▶

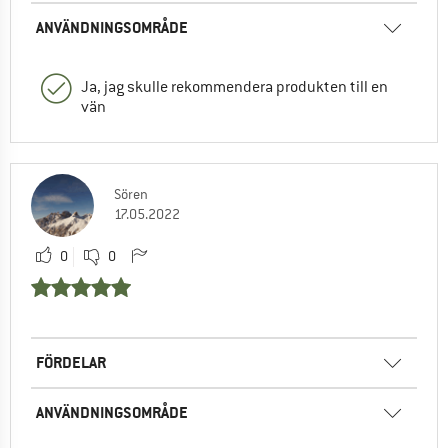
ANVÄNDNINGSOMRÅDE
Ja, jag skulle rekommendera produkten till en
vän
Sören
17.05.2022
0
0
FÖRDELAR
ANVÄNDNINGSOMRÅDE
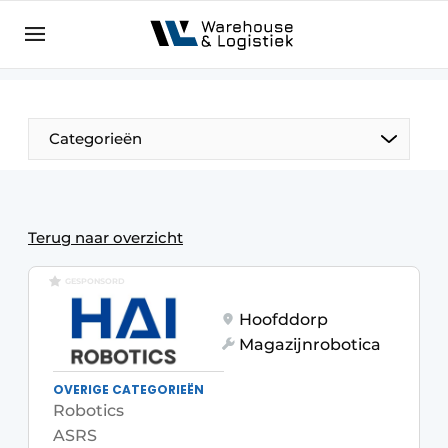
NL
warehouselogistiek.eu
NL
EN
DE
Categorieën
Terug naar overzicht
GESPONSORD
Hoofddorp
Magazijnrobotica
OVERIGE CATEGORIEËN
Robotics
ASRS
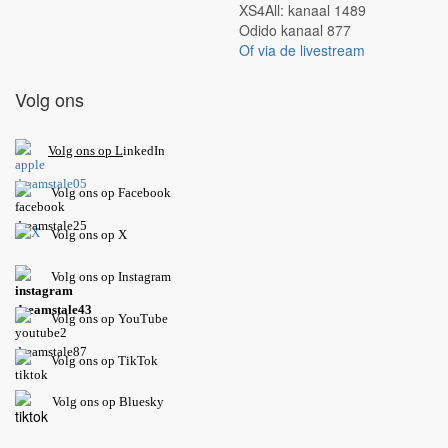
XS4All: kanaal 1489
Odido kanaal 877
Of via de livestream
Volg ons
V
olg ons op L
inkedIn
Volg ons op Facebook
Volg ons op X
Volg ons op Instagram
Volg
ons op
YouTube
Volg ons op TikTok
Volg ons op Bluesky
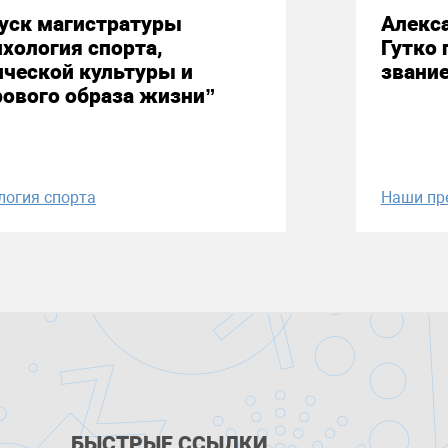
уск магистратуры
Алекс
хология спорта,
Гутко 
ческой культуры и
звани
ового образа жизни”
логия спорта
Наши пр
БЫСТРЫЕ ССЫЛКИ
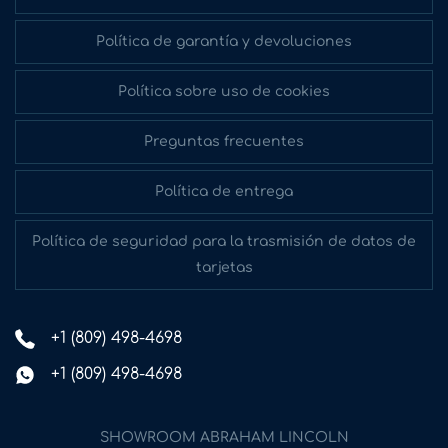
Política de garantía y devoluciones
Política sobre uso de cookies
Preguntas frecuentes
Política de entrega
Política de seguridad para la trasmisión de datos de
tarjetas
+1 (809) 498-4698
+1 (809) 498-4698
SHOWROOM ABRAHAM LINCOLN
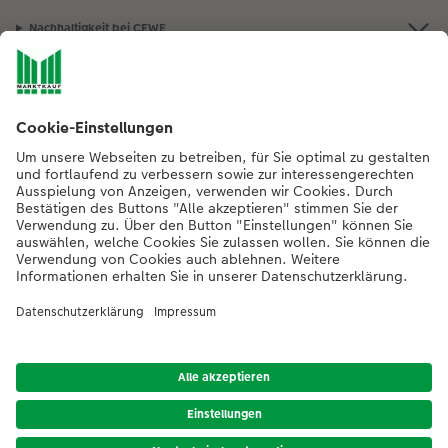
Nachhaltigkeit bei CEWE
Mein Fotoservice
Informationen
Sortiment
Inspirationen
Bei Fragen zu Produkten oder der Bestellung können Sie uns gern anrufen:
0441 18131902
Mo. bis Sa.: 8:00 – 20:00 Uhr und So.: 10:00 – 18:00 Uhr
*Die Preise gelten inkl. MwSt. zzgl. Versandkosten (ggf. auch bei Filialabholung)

◀
▶

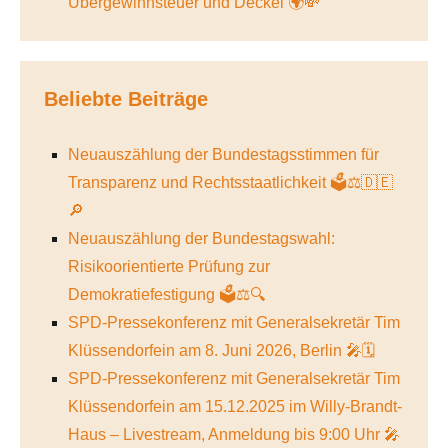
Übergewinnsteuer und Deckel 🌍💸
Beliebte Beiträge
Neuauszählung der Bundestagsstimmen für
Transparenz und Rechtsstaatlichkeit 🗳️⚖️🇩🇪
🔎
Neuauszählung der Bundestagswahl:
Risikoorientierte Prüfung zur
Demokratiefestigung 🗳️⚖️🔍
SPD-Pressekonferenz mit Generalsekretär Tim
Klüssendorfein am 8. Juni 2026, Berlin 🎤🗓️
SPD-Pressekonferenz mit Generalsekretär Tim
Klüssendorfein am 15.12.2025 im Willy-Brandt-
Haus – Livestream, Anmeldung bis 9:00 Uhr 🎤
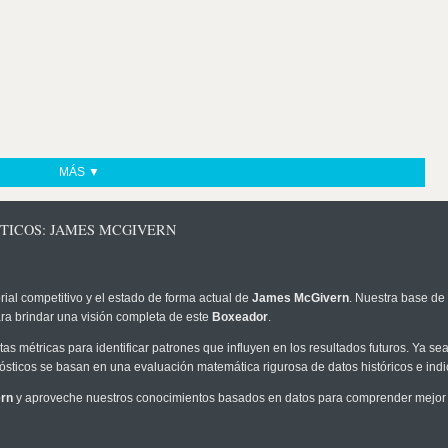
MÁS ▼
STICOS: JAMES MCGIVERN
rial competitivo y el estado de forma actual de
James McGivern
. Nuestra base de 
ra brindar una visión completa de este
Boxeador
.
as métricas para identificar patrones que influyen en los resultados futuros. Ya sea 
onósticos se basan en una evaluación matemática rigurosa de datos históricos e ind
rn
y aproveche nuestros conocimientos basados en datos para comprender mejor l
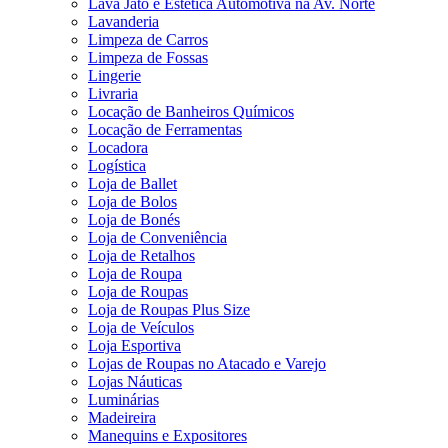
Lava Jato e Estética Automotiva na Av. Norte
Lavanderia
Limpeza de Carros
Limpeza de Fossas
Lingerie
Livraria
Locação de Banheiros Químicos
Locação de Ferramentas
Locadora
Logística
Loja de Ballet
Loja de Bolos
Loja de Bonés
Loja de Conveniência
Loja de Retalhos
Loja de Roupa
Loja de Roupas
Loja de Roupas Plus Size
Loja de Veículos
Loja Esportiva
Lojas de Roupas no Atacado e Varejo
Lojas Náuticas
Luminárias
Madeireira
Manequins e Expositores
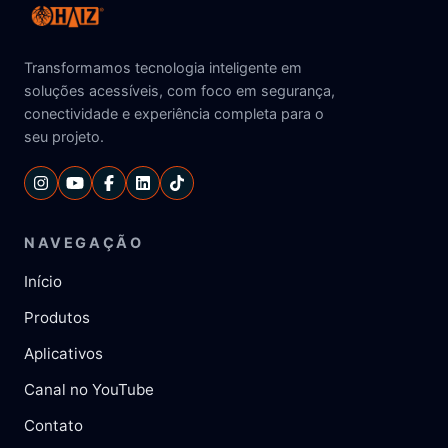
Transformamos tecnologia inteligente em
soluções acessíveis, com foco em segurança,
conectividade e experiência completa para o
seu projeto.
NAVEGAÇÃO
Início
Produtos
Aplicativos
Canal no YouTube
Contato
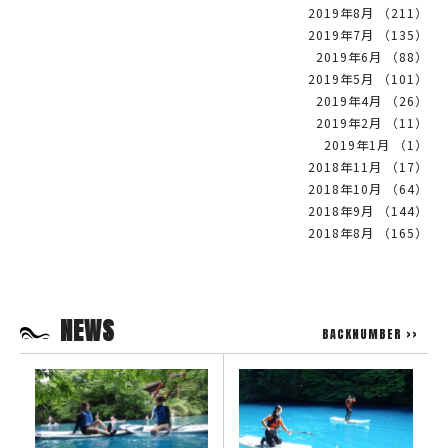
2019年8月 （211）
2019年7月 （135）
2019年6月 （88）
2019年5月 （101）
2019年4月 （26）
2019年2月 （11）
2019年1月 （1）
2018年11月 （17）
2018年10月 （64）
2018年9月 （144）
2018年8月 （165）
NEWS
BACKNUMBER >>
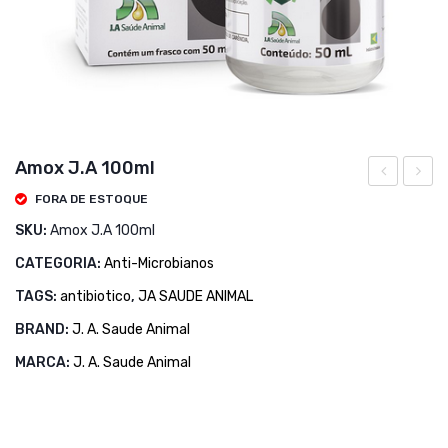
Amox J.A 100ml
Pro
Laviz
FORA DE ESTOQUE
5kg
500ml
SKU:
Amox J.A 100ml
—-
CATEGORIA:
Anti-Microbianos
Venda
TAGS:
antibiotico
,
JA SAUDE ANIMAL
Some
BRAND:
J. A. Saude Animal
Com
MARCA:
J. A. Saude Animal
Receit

◀
▶

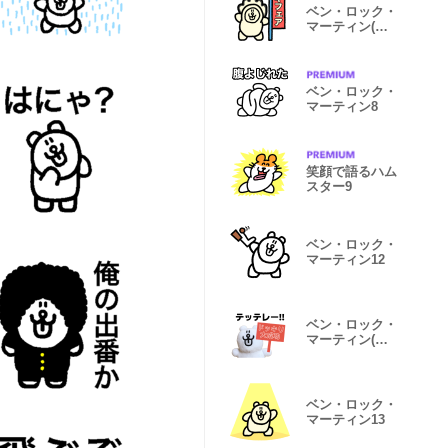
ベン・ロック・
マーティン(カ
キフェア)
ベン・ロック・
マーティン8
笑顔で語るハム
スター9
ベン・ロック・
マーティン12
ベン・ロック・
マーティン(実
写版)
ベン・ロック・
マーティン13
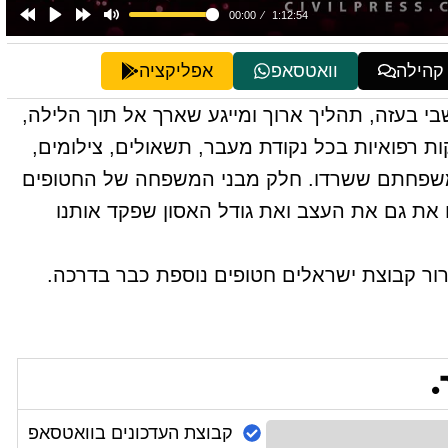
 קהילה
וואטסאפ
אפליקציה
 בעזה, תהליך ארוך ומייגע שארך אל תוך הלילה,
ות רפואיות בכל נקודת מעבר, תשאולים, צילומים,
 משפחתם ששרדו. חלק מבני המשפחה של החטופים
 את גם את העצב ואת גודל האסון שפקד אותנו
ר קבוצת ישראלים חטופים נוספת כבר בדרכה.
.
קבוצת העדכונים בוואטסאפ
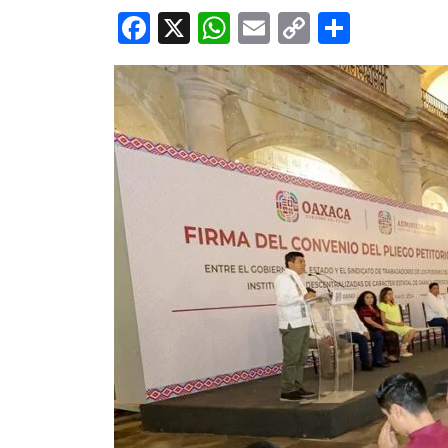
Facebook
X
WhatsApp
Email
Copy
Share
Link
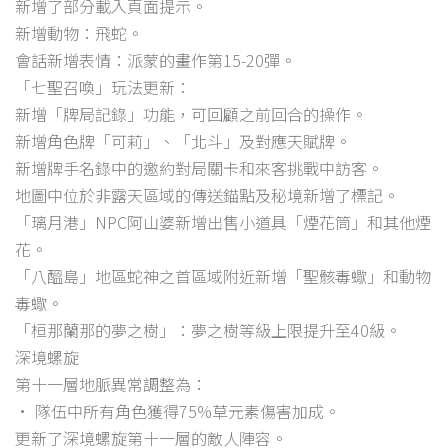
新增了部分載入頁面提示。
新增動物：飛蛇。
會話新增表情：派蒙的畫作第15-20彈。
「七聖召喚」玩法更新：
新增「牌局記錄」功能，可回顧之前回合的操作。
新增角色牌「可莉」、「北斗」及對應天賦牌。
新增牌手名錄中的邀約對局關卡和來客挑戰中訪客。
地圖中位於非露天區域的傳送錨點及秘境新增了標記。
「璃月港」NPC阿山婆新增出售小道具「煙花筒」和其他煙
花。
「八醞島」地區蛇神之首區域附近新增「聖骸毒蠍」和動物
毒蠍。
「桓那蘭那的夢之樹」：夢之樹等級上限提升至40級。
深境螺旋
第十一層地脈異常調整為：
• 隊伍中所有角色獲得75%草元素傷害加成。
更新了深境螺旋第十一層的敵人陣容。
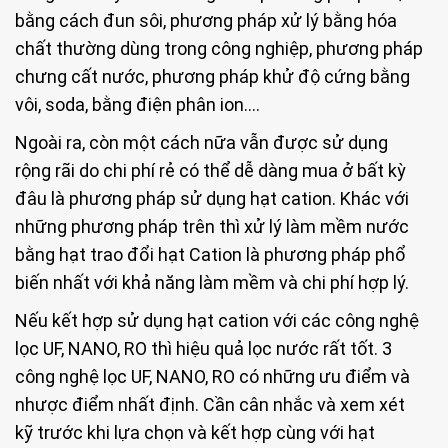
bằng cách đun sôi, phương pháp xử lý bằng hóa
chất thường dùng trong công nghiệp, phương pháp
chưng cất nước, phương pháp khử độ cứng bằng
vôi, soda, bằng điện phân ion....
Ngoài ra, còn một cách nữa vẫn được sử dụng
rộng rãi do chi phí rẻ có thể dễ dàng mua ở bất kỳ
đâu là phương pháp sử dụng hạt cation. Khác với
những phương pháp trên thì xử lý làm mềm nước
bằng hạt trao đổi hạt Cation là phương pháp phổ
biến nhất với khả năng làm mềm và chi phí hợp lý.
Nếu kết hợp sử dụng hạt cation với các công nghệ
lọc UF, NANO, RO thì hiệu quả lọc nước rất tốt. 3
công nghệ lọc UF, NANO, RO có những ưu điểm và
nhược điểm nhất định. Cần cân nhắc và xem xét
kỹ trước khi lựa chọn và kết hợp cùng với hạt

◀

• _HOW TO COMPLETE THIS TASK_:
What should come back is an exact copy of the lines above from the line with "SHOWROOM ABRAHAM LINCOLN" to the line with "auch bei Filialabholung)", both included, minus the pictures.

• _ANSWER FOR THIS EXERCISE_:
SHOWROOM ABRAHAM LINCOLN
Nachhaltigkeit bei CEWE
Mein Fotoservice
Informationen
Sortiment
Inspirationen
Bei Fragen zu Produkten oder der Bestellung können Sie uns gern anrufen:
0441 18131902
Mo. bis Sa.: 8:00 – 20:00 Uhr und So.: 10:00 – 18:00 Uhr
*Die Preise gelten inkl. MwSt. zzgl. Versandkosten (ggf. auch bei Filialabholung)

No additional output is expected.